Can the Zee ansatz for neutrino masses be correct?

TL;DR

This paper examines the Zee ansatz for neutrino masses, analyzing its compatibility with experimental data and its implications for neutrino oscillations, highlighting a unique viable scenario involving maximal solar neutrino oscillations.

Contribution

It provides a detailed analysis of the Zee ansatz's viability, identifying a specific version consistent with experimental constraints and describing its implications for neutrino oscillation phenomena.

Findings

A unique Zee ansatz scenario aligns with experimental data.

The viable scenario involves maximal vacuum oscillations of solar neutrinos.

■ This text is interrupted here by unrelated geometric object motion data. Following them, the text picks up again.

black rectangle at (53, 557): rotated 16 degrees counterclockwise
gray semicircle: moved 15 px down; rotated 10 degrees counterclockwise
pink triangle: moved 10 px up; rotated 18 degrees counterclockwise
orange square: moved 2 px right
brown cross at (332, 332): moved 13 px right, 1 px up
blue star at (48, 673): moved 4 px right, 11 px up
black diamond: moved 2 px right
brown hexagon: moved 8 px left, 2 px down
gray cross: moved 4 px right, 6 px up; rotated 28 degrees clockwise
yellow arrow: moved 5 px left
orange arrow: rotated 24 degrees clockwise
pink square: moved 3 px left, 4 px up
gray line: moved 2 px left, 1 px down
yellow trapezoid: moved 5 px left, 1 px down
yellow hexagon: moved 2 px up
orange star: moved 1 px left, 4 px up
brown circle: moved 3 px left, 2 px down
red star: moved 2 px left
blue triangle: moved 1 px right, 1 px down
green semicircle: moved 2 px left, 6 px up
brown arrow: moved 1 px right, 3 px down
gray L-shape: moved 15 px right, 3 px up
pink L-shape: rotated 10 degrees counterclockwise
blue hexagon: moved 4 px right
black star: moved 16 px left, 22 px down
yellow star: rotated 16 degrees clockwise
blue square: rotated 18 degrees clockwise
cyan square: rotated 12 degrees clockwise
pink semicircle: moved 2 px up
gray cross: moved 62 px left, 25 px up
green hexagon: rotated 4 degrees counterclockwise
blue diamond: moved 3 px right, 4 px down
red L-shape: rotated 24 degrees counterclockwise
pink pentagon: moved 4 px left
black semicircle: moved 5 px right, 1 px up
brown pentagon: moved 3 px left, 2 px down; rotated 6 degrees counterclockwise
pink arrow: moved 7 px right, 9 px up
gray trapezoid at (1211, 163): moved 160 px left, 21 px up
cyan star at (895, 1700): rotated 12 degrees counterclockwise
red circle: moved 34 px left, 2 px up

The analysis constrains neutrino mixing angles and mass differences.

Abstract

Working in the framework of three chiral neutrinos with Majorana masses, we investigate a scenario first realized in an explicit model by Zee: that the neutrino mass matrix is strictly off-diagonal in the flavor basis, with all its diagonal entries precisely zero. This CP-conserving ansatz leads to two relations among the three mixing angles $(\theta_1, \theta_2, \theta_3)$ and two squared mass differences. We impose the constraint $|m_3^2 - m_2^2| \gg |m^2_2 - m_1^2|$ to conform with experiment, which requires the $\theta_i$ to lie nearby one of four 1-parameter domains in $\theta$-space. We exhibit the implications for solar and atmospheric neutrino oscillations in each of these cases. A unique version of the Zee {\it ansatz} survives confrontation with experimental data, one which necessarily involves maximal just-so vacuum oscillations of solar neutrinos.